In Getting Back Brahms you'll find the heroine, Diana, runs a bookshop – which one of the characters calls 'dinky' and 'sells everything', but I'm not sure it's an ideal bookshop it just fitted the story. I hope you enjoy it.

What was the inspiration for the character and/or book featuring a bookshop? Please tell me a little more.
Well - it's quite hard to find jobs for heroines, I find I don't know enough about things like banking or media support or technology to make it seems convincing – and so many women work in these jobs – but I do know a fair few women who have their own small businesses so I've done that a few times – a framers, a bookshop, a beauty parlour. 

I suppose life in a call centre would feature as one of the jobs (young) women do – and teaching, of course. I had an architected in the background in Patrick Parker's Progress but it is important to find a life for your main character -– after all she has to pay the bills, clothe and feed herself, her family if she has one – and I'm keen to keep my heroines authentically like the women I know, who are teachers, and all of the above.

You've written a lot of books, and most bookshops need to prioritise their shelf space. Which one of your earlier titles would you particularly like to see bookshops paying more attention to and why?Without a doubt it would be number three Dog Days, or number four Janice Gentle Gets Sexy.

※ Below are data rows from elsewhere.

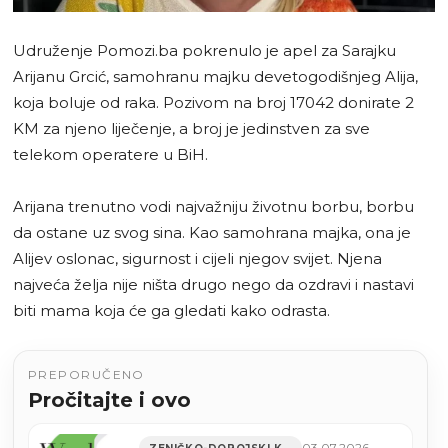
Udruženje Pomozi.ba pokrenulo je apel za Sarajku
Arijanu Grcić, samohranu majku devetogodišnjeg Alija,
koja boluje od raka. Pozivom na broj 17042 donirate 2
KM za njeno liječenje, a broj je jedinstven za sve
telekom operatere u BiH.
Arijana trenutno vodi najvažniju životnu borbu, borbu
da ostane uz svog sina. Kao samohrana majka, ona je
Alijev oslonac, sigurnost i cijeli njegov svijet. Njena
najveća želja nije ništa drugo nego da ozdravi i nastavi
biti mama koja će ga gledati kako odrasta.
PREPORUČENO
Pročitajte i ovo
03.07.2026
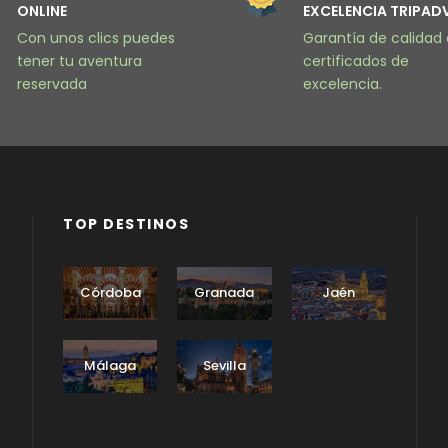
ONLINE
EXCELENCIA TRIPAD
Con unos clics puedes
Garantía de calidad
tener tu aventura
certificados de
reservada
excelencia.
TOP DESTINOS
Córdoba
Granada
Jaén
Málaga
Sevilla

DogDays because by the third novel I had learned how to do what the Americans call 'English screwball comedy' pretty well and applied it to something very difficult – divorce – and made it work. And number four because that was the transition novel where I wrote my first more serious (though comedic) novel – with subplots and fleshed out characters (as opposed to what E M Forster called 'flat characters') and satire all combined – and, mark you, had a heroine who was a good size sixteen at the start of the novel and hadn't shed a pound by the end of it, and she was still the romantic heroine. So those two, please.

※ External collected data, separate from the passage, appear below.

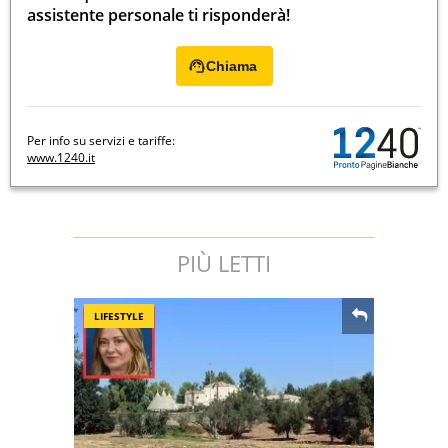
assistente personale ti risponderà!
Chiama
Per info su servizi e tariffe:
www.1240.it
PIÙ LETTI
LIFESTYLE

Generally – because we are re-issuing some of my earlier titles in e-books – I've re-read them and I have to say that though I was nervous at first thinking I might cringe a bit, I enjoyed going back to them. I think dare I say it (yes, yes) they have stood the test of time quite well. I hope you agree when you try out your first.


Thank you Mavis, for stopping by The bookshop around the corner. Obviously I'm very biased towards real-world bookshops, so – while I wish them every success – I won't be linking to the newly released ebooks, however you can support a bookshop and buy copies of Mavis' books on Hive or you can find out more at www.mavischeek.co.uk.

As part of her blog tour, Mavis yesterday stopped at The Writes of Woman, where you can find out more about the re-released Dog Days. She'll also be visiting Debra's Book Cafe, Annabel's House of Books and Nut Press over the coming days.

Posted: 16th May, 2016

2 comments:

  1. I love how restrained Mavis is when she goes book browsing... I need to start restricting myself to 1 - 3 purchases before the house gets even more overwhelmed by books than it already is!